▸ **ENTRIES SUPPLIED**
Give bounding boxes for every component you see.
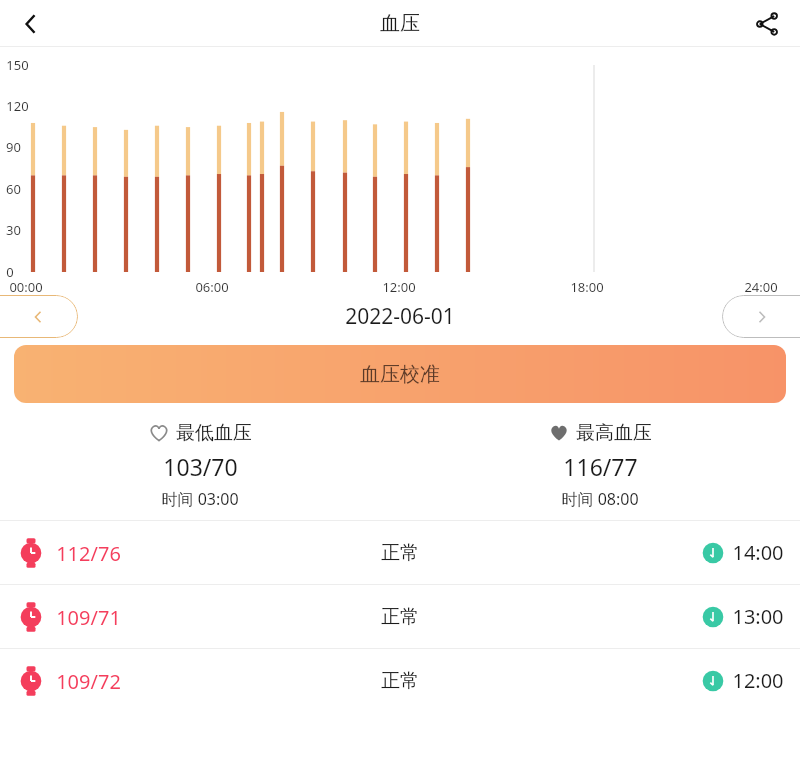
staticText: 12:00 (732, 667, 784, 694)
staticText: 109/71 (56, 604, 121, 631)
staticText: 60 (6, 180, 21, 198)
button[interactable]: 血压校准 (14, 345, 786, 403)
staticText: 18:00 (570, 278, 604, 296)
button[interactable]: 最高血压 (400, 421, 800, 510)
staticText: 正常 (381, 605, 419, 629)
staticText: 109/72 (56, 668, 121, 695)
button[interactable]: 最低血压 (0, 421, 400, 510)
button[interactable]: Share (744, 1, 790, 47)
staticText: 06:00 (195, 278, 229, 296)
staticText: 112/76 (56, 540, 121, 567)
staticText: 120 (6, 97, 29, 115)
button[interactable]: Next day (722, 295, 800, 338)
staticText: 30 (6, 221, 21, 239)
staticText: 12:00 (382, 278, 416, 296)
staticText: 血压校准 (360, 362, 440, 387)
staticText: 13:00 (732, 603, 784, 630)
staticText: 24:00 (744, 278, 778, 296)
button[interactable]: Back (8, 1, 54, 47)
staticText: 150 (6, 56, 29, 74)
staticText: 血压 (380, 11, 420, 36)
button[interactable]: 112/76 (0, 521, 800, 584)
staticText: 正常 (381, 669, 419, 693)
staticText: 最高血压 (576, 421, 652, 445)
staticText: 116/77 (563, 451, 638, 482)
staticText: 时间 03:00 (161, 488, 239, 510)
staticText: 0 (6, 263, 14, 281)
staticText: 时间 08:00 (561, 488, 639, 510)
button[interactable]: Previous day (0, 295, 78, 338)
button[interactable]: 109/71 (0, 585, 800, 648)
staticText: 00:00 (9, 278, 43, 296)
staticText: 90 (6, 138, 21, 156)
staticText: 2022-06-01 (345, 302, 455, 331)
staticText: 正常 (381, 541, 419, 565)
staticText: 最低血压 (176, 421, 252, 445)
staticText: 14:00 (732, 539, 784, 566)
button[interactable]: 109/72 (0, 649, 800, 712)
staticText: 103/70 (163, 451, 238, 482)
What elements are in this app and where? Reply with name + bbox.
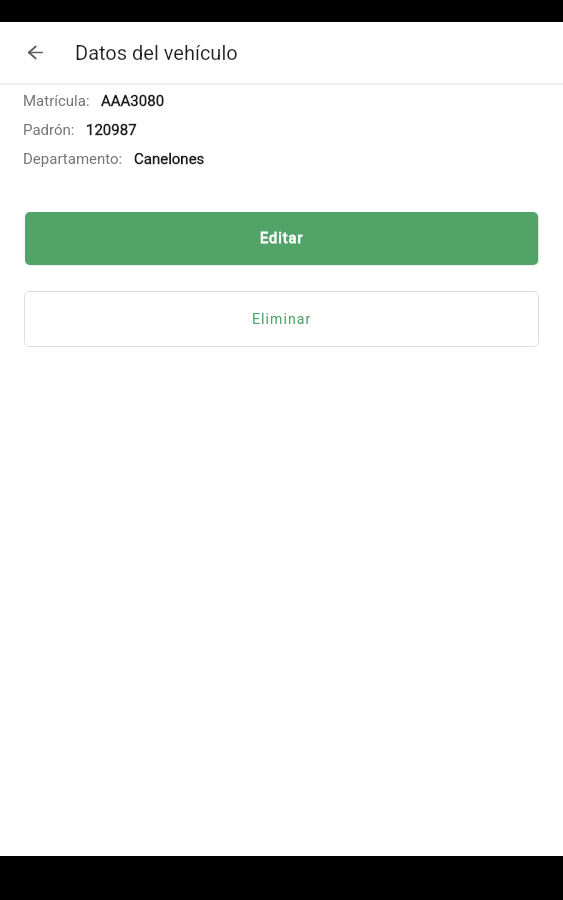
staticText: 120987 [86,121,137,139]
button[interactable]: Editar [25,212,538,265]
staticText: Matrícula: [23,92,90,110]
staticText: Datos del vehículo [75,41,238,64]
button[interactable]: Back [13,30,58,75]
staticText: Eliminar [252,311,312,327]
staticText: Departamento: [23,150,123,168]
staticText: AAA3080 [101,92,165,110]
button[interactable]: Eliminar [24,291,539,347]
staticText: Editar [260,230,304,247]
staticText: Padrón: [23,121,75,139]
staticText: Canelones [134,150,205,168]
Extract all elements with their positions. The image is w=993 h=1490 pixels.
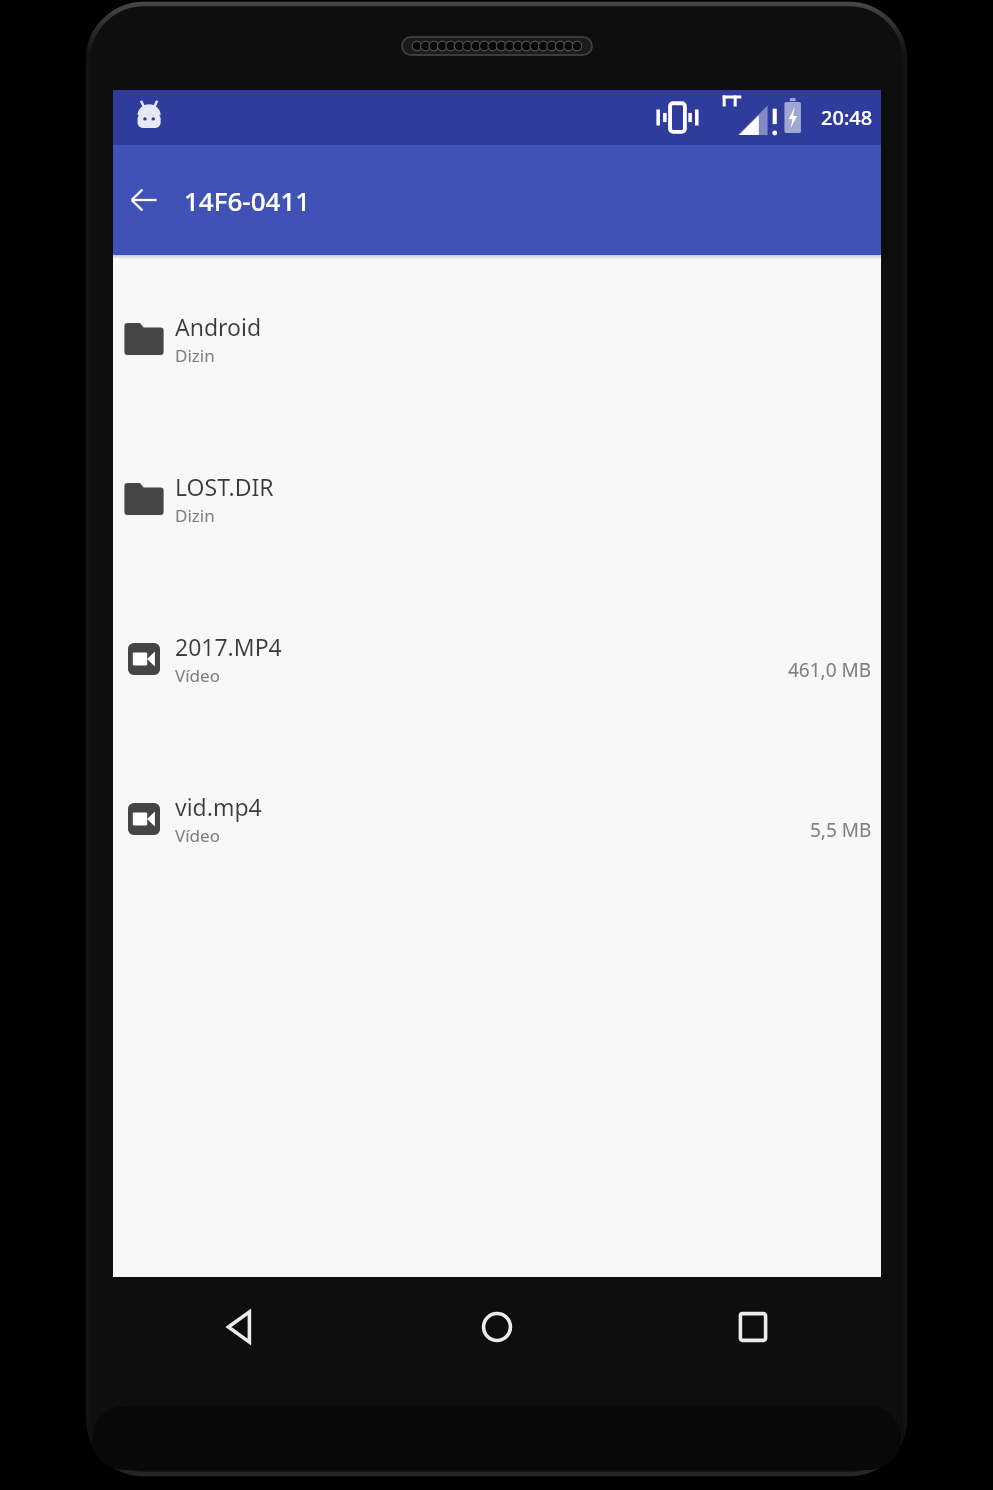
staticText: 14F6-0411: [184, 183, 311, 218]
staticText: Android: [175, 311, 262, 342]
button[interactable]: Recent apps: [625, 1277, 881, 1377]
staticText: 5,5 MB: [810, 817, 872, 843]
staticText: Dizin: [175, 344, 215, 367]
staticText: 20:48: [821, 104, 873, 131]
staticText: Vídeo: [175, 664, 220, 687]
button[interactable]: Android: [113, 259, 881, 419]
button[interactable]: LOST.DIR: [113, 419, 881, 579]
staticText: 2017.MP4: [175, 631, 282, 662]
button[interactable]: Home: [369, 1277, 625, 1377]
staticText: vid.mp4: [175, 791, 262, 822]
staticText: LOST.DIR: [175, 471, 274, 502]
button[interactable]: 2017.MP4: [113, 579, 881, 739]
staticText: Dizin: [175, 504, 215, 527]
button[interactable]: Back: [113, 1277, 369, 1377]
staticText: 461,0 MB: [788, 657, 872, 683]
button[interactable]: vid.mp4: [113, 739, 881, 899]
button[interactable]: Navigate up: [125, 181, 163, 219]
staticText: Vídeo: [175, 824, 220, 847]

...

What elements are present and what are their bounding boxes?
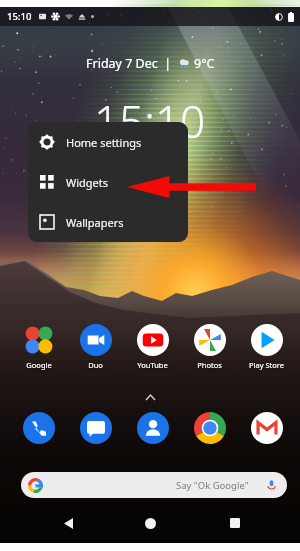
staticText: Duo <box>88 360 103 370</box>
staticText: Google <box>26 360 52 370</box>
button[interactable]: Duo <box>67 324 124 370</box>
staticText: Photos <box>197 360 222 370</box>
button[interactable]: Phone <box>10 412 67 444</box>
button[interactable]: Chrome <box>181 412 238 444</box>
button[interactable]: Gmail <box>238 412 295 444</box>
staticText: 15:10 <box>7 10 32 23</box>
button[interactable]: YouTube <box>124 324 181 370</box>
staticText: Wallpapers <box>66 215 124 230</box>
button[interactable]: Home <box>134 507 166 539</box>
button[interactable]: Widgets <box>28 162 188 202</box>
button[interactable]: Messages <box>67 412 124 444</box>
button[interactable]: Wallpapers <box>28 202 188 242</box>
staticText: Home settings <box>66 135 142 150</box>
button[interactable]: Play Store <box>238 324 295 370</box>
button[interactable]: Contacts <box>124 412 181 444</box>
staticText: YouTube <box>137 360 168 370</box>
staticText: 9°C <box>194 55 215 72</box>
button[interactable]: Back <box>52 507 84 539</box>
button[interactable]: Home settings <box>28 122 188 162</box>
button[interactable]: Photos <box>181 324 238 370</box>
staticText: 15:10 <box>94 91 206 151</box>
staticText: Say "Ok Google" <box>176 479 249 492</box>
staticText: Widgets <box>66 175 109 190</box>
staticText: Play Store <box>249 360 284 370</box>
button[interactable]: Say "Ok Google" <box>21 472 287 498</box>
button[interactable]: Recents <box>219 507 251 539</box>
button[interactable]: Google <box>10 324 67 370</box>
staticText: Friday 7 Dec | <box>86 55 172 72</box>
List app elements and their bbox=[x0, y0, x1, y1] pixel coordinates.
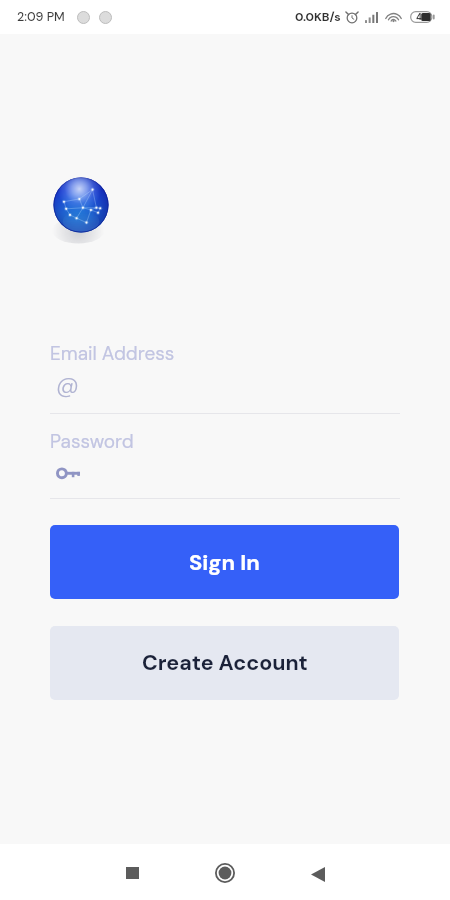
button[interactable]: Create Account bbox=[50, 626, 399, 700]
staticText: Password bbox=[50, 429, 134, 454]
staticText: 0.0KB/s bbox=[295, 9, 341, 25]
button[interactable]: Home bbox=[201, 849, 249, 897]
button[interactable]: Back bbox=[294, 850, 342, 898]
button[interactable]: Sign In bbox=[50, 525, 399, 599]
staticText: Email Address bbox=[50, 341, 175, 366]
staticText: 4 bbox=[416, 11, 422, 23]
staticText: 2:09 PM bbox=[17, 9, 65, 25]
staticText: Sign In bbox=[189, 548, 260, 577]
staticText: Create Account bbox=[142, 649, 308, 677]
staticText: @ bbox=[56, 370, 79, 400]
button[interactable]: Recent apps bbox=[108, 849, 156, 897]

==

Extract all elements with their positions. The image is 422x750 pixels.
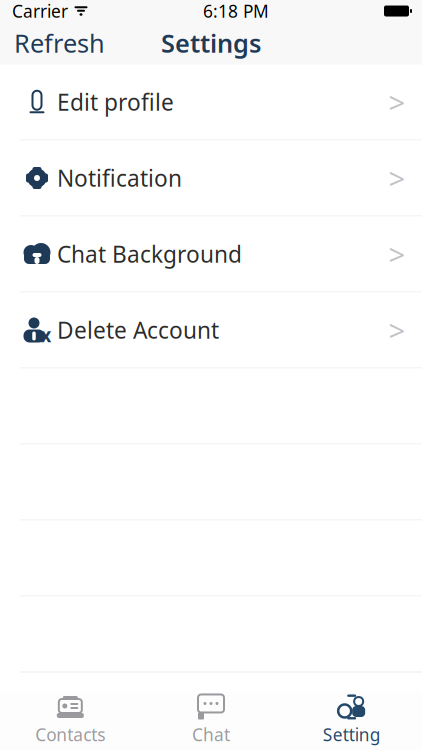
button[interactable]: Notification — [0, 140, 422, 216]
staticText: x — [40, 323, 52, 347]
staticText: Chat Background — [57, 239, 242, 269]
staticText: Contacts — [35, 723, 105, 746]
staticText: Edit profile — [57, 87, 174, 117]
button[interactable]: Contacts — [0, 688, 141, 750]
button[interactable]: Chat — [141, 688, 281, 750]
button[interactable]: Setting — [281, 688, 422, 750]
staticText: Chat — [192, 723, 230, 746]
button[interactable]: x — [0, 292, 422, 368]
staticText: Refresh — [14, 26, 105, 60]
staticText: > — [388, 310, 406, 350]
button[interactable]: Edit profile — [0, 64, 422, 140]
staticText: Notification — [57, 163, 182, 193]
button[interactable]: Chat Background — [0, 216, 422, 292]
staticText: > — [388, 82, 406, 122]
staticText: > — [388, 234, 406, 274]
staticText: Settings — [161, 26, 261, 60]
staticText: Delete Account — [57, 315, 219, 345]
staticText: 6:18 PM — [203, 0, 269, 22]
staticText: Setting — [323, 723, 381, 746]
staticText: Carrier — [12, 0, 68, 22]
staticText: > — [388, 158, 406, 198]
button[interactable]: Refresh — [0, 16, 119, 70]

▸ **PROBLEM REQUIREMENTS**
Your reply should be one number: how many lines in the listing hold the word "YouTube".

▸ **YOUR SOLUTION**
2